Nutr Rev. 2023 Dec 29:nuad146. doi: 10.1093/nutrit/nuad146. Online ahead of print.

Abstract

Context: The safety and efficacy of nutritional management for pressure injuries (PIs) have been the subjects of ongoing interest. Some evidence demonstrated that nutrition is essential for skin and tissue viability, supporting tissue repair for healing the pressure injury.

Objective: This investigation aimed to systematically review clinical practice guidelines (CPGs) for the nutritional management of PIs and furnish an evidence map to assess research trends and CPG gaps.

Methods: The PubMed, Embase, and guidelines databases, and society websites were searched for CPGs for the nutritional management of PIs. The basic recommendations for the nutritional management of PIs, method quality, and reporting CPGs quality were identified and imported into Excel. Four researchers independently elucidated each CPG's quality via the Appraisal of Guidelines for Research & Evaluation (AGREE) II instrument and the Reporting Items for Practice Guidelines in Healthcare (RIGHT) checklist. All bubble charts were generated using Excel software.

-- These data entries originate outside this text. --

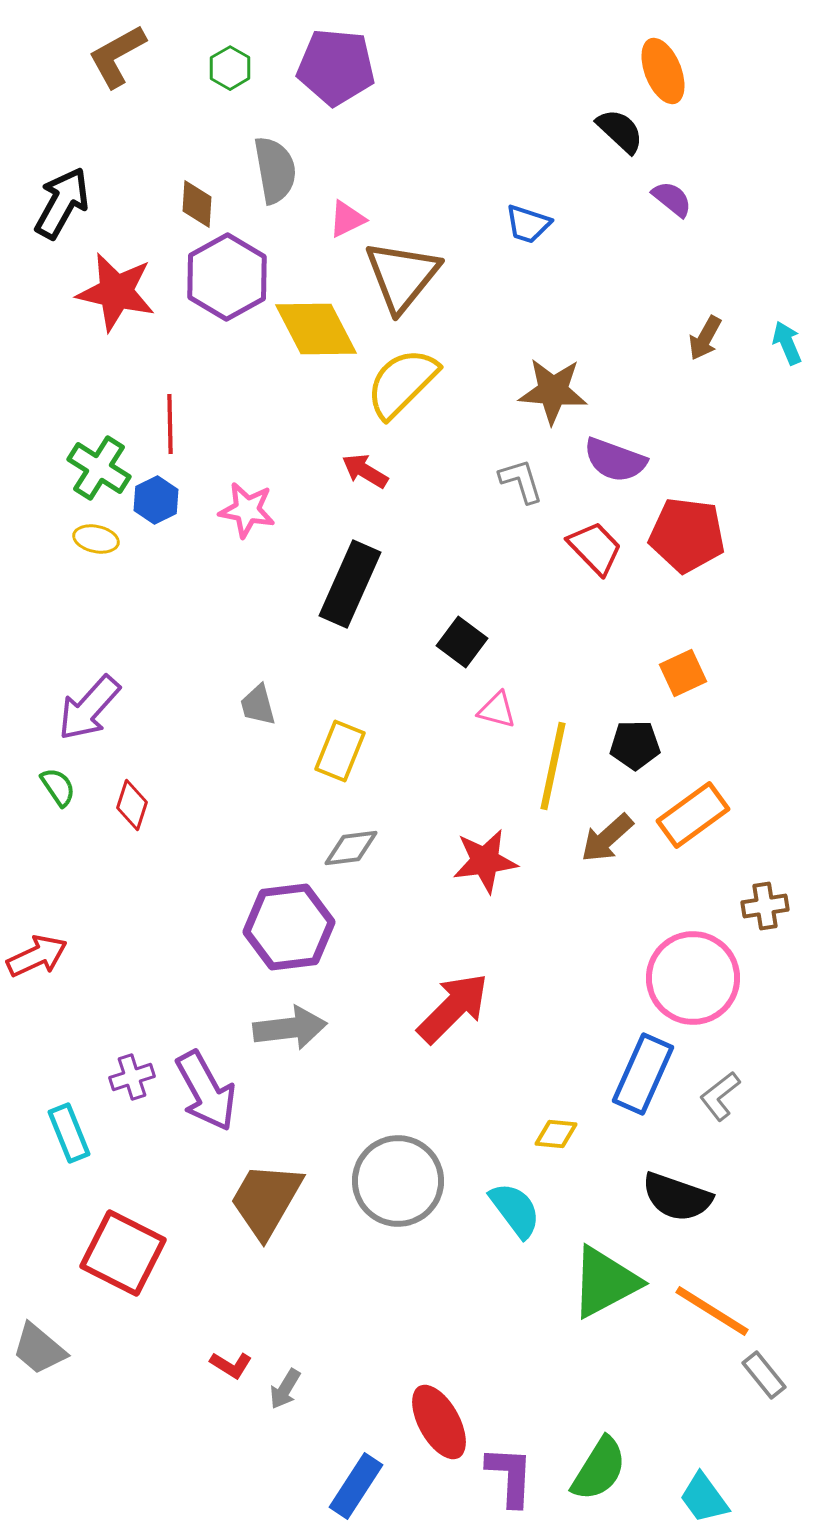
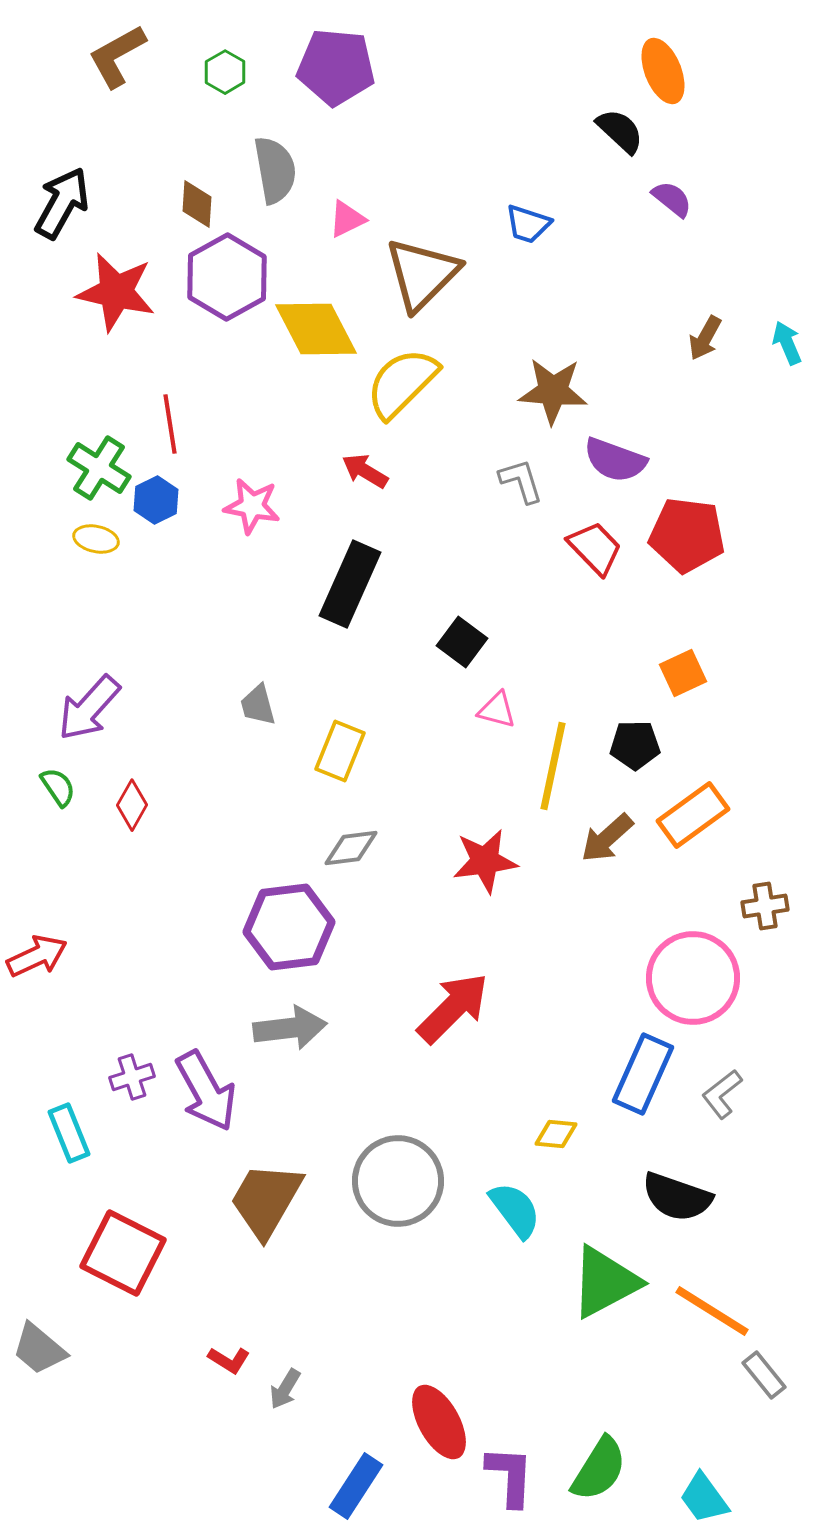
green hexagon at (230, 68): moved 5 px left, 4 px down
brown triangle at (402, 276): moved 20 px right, 2 px up; rotated 6 degrees clockwise
red line at (170, 424): rotated 8 degrees counterclockwise
pink star at (247, 510): moved 5 px right, 4 px up
red diamond at (132, 805): rotated 12 degrees clockwise
gray L-shape at (720, 1096): moved 2 px right, 2 px up
red L-shape at (231, 1365): moved 2 px left, 5 px up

Results: This review included 12 CPGs with a combined 23 recommendations. The nutrition screening and assessment were summarized on the basis of the PI recommendations for 6 major items, 12 items on nutrition management, and 3 on PI education. The assessed CPGs had mixed quality, and the highest score ± standard deviation based on the clarity of presentation was 83.46 ± 7.62, whereas the lowest mean score based on AGREE II applicability was 53.31 ± 16.90. Field 1 (basic information) in the RIGHT checklist had the greatest reporting rate (68.06%), whereas field 5 (review and quality assurance) had the lowest CPGs quality (41.67%).

Conclusion: This investigation furnishes an evidence map and provides new perspectives on the CPGs for the nutritional management of PIs. However, the CPGs included still need improvement, especially in the applicability and editorial independence domains.

Keywords: clinical practice guideline; evidence mapping; pressure injury; systematic review.